Computer Science Applications
Binary search: Each step halves the search space → log₂(n) steps. Bits: To represent N distinct values, you need ⌈log₂(N)⌉ bits. Information: -log₂(p) bits for an event with probability p.
Change of Base
log₂(x) = ln(x) / ln(2) ≈ ln(x) / 0.693. Or log₂(x) = log₁₀(x) / log₁₀(2) ≈ log₁₀(x) / 0.301.
Powers of 2
log₂(2^k) = k. So log₂(8)=3, log₂(1024)=10, log₂(0.25)=log₂(1/4)=-2.
🎯 Expert Tips
💡 Quick Bit Estimation
log₂(1000) ≈ 10 (2¹⁰=1024). log₂(1M) ≈ 20. log₂(1B) ≈ 30. Each factor of 2 adds 1 to log₂.
💡 Algorithm Complexity
O(log n) without a base usually means log₂ in CS. Binary search, balanced trees, and divide-and-conquer often have log₂ in their complexity.
💡 Ceiling for Bits
To represent N values (0 to N-1), use ⌈log₂(N)⌉ bits. log₂(100)≈6.64 → 7 bits needed. Don't round down!
💡 Converting from ln or log₁₀
log₂(x) = ln(x)/0.693 ≈ 1.443·ln(x). log₂(x) = log₁₀(x)/0.301 ≈ 3.322·log₁₀(x).
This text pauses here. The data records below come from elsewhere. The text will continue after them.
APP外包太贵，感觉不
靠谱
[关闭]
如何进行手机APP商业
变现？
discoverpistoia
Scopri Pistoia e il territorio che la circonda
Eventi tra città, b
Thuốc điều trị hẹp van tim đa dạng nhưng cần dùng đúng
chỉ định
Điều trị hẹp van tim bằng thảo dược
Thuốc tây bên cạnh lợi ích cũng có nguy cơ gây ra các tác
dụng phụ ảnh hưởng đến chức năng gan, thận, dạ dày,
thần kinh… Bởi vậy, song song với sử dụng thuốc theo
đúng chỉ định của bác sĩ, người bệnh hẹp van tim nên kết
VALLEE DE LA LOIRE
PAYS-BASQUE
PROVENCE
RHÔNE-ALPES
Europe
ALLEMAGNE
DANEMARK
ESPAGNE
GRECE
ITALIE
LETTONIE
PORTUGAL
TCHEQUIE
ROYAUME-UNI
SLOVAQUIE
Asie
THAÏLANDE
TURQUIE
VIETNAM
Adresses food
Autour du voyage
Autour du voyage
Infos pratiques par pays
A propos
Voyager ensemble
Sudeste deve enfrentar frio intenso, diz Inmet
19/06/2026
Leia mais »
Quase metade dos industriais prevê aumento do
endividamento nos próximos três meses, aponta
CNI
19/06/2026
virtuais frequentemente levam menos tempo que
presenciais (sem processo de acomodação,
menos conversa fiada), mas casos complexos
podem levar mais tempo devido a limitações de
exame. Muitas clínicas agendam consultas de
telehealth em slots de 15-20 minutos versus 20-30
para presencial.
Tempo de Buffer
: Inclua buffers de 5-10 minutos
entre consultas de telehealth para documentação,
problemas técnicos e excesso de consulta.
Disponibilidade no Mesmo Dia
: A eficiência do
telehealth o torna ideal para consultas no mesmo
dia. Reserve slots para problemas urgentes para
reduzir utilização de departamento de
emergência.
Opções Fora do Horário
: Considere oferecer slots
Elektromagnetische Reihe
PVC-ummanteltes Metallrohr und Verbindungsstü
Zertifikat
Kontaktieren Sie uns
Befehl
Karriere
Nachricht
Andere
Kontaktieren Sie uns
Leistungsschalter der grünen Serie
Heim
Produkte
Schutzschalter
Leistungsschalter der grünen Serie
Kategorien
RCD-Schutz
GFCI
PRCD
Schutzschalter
⚖️ Why Use This Calculator?
| Feature | This Calculator | TI-84 / Casio | Wolfram Alpha |
|---|---|---|---|
| log₂(x) with verification | ✅ | ⚠️ log(2,x) | ✅ |
| Bits needed ⌈log₂⌉ | ✅ | ❌ | ❌ |
| Powers of 2 chart | ✅ | ❌ | ❌ |
| log₂ curve visualization | ✅ | ✅ | ✅ |
| Copy & share results | ✅ | ❌ | ⚠️ Limited |
| CS-focused content | ✅ | ❌ | ⚠️ Limited |
| Free, no login | ✅ | N/A | ⚠️ Limited |
| 32-bit / 64-bit examples | ✅ | ❌ | ✅ |
❓ Frequently Asked Questions
How is log₂ related to ln and log₁₀?
log₂(x) = ln(x)/ln(2) ≈ ln(x)/0.693 and log₂(x) = log₁₀(x)/log₁₀(2) ≈ log₁₀(x)/0.301. Use the change of base formula to convert.
Why is log₂ used so much in computer science?
Computers use binary (base 2). Processes that halve/double (binary search, merge sort, tree height) naturally produce log₂. Information in bits is measured with log₂.
How many bits do I need for N values?
⌈log₂(N)⌉ bits. For 256 values (0–255), log₂(256)=8, so 8 bits = 1 byte. For 1000 values, ⌈log₂(1000)⌉ = 10 bits.
What is the complexity of binary search?
O(log₂ n) or O(log n). Each comparison eliminates half the remaining elements. For n=1,000,000, at most ~20 comparisons.
Can log₂ be negative?
Yes. log₂(0.5) = -1, log₂(0.25) = -2. The argument must be positive, but the result can be negative when 0 < x < 1.
What does lg or lb mean?
lg(x) and lb(x) sometimes denote log₂(x) in computer science. ISO 31-11 recommends lb for binary logarithm. Always check the context.
📊 Key Values
📚 Reference Sources
⚠️ Note: This calculator uses IEEE 754 double-precision. Results are accurate to ~15–17 significant digits. For very large x, floating-point precision may affect the result.